Big, bird-like dinosar fossil protected
HOHHOT - China has listed the remains of a big, bird-like dinosaur as a national gem for top protection, said authorities in the northern Inner Mongolia autonomous region, where the fossil was found seven years ago.
The skeletal remains were accidentally discovered in the Erlian basin in Inner Mongolia in April 2005.
The feathered, but flightless "Gigantoraptor erlianensis" was eight meters long, over five meters tall and weighed about 1.4 tonnes.
Researchers said the dinosaur lived some 85 million years ago and died as a young adult in its 11th year, indicating it would have been much larger had it lived to a full-sized adult.

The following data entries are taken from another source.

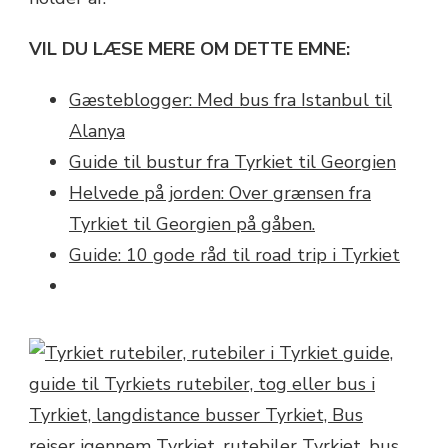
VIL DU LÆSE MERE OM DETTE EMNE:
Gæsteblogger: Med bus fra Istanbul til
Alanya
Guide til bustur fra Tyrkiet til Georgien
Helvede på jorden: Over grænsen fra
Tyrkiet til Georgien på gåben.
Guide: 10 gode råd til road trip i Tyrkiet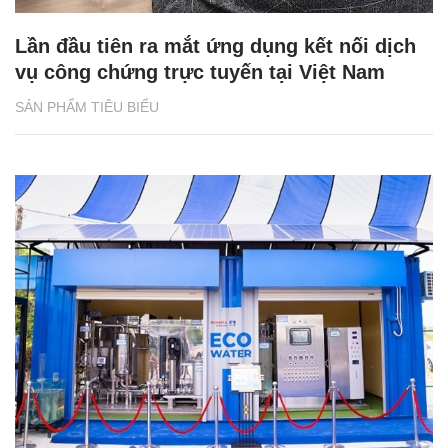
Lần đầu tiên ra mắt ứng dụng kết nối dịch
vụ công chứng trực tuyến tại Việt Nam
SẢN PHẨM TIÊU BIỂU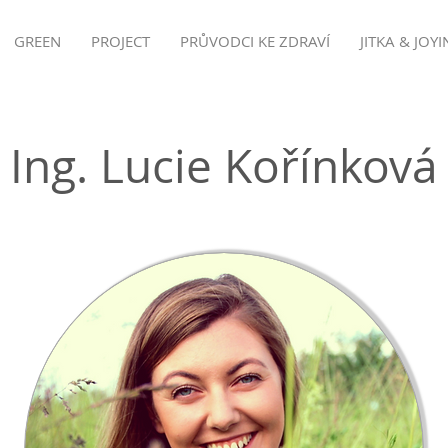
GREEN
PROJECT
PRŮVODCI KE ZDRAVÍ
JITKA & JOYI
Ing. Lucie Kořínková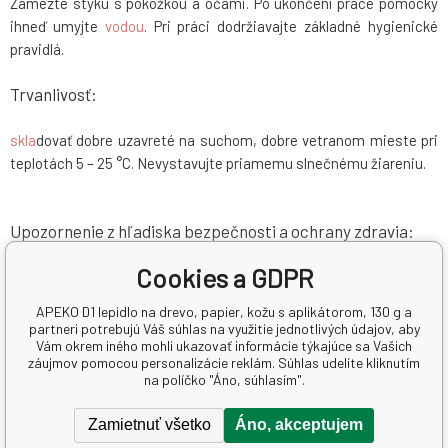
Zamezte styku s pokožkou a očami. Po ukončení práce pomôcky
ihneď umyjte
vodou
. Pri práci dodržiavajte základné hygienické
pravidlá.
Trvanlivosť:
skla
dovať dobre uzavreté na suchom, dobre vetranom mieste pri
teplotách 5 – 25 °C. Nevystavujte priamemu slnečnému žiareniu.
Upozornenie z hľadiska bezpečnosti a ochrany zdravia:
Cookies a GDPR
Výrobok nie je klasifikovaný ako nebezpečný pre zdravie. Lepidlo
nesmie prísť do styku s potravinami! Pri práci dodržiavajte
APEKO D1 lepidlo na drevo, papier, kožu s aplikátorom, 130 g a
základné hygienické pravidlá!
Obsahuje 1,2-benzoizotiazol-3(2H)-
partneri potrebujú Váš súhlas na využitie jednotlivých údajov, aby
Vám okrem iného mohli ukazovať informácie týkajúce sa Vašich
on, reakčná zmes: 5-
chlór
-2-methylizotiazol-3(2H)-on [číslo ES
záujmov pomocou personalizácie reklám. Súhlas udelíte kliknutím
247-500-7] a 2-methylizotiazol-3(2H)-on [číslo ES 220-239-6]
na políčko "Áno, súhlasím".
(3:1). Môže vyvolať alergickú reakciu.
Zamietnuť všetko
Áno, akceptujem
Pri zasiahnutí
očí
: Dôkladne vyplachujte veľkým množstvom
vody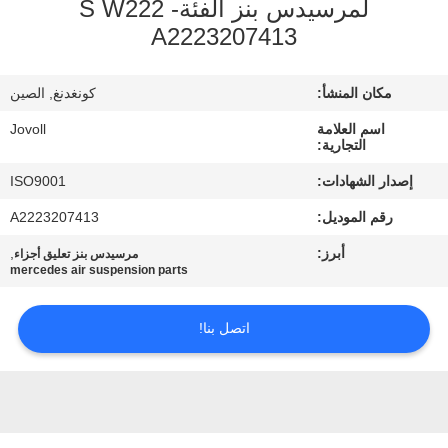
لمرسيدس بنز الفئة- S W222
جولة
A2223207413
في
المعمل
مكان المنشأ:
كونغدنغ, الصين
اسم العلامة
Jovoll
مراقبة
التجارية:
الجودة
إصدار الشهادات:
ISO9001
رقم الموديل:
A2223207413
اتصل
أبرز:
,
مرسيدس بنز تعليق أجزاء
mercedes air suspension parts
بنا
اتصل بنا!
أخبار
حالات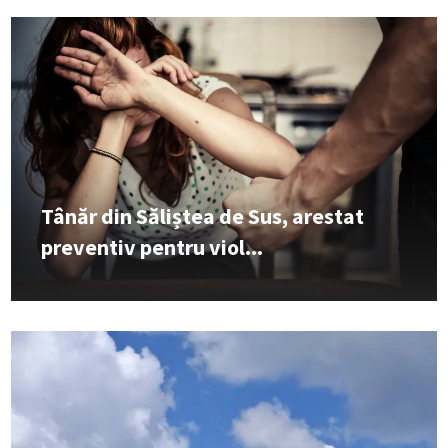
Tânăr din Săliștea de Sus, arestat
preventiv pentru viol...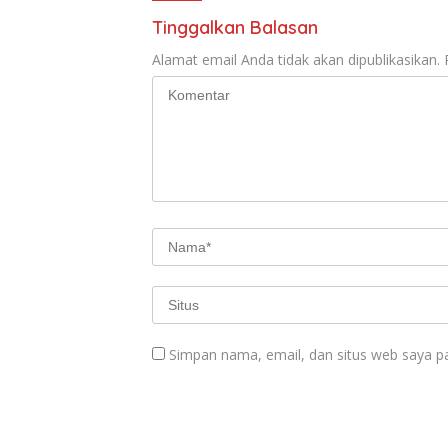
b
s
er
l
e
o
A
Tinggalkan Balasan
o
p
Alamat email Anda tidak akan dipublikasikan.
k
p
Simpan nama, email, dan situs web saya p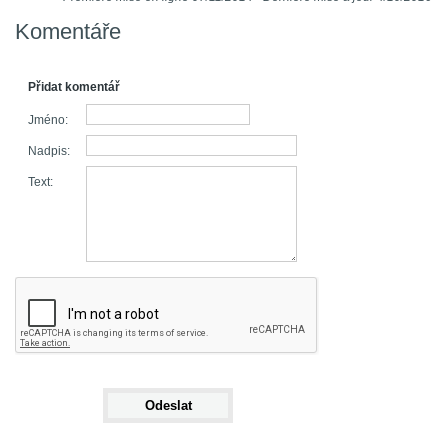
Komentáře
Přidat komentář
Jméno:
Nadpis:
Text: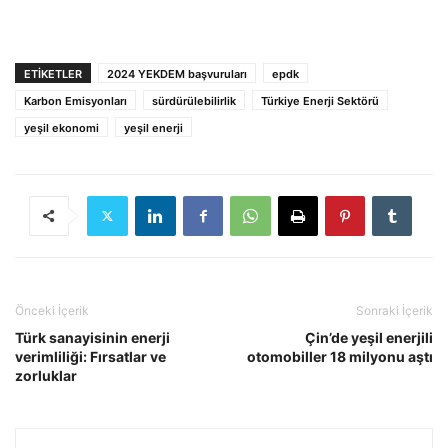
ETIKETLER
2024 YEKDEM başvuruları
epdk
Karbon Emisyonları
sürdürülebilirlik
Türkiye Enerji Sektörü
yeşil ekonomi
yeşil enerji
Önceki İçerik
Sonraki İçerik
Türk sanayisinin enerji
Çin’de yeşil enerjili
verimliliği: Fırsatlar ve
otomobiller 18 milyonu aştı
zorluklar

"National protection of the fossil is crucial to further research on the origin of life, biological evolution and climate changes," said a spokesman of the land and resources bureau in Erenhot city.
Meanwhile, he said the move would help improve public awareness of heritage protection and crack down upon unauthorized excavation and smuggling of fossils that were once rampant in Erenhot, a city on the Chinese-Mongolian border known as "dinosaur town."
The dinosaur fossil was among the first items included on Ministry of Land and Resources' list of fossils for protection, said Jia Yueming, curator of China geological museum.
The list will be expanded to eventually include 400 kinds of animal fossils, he said.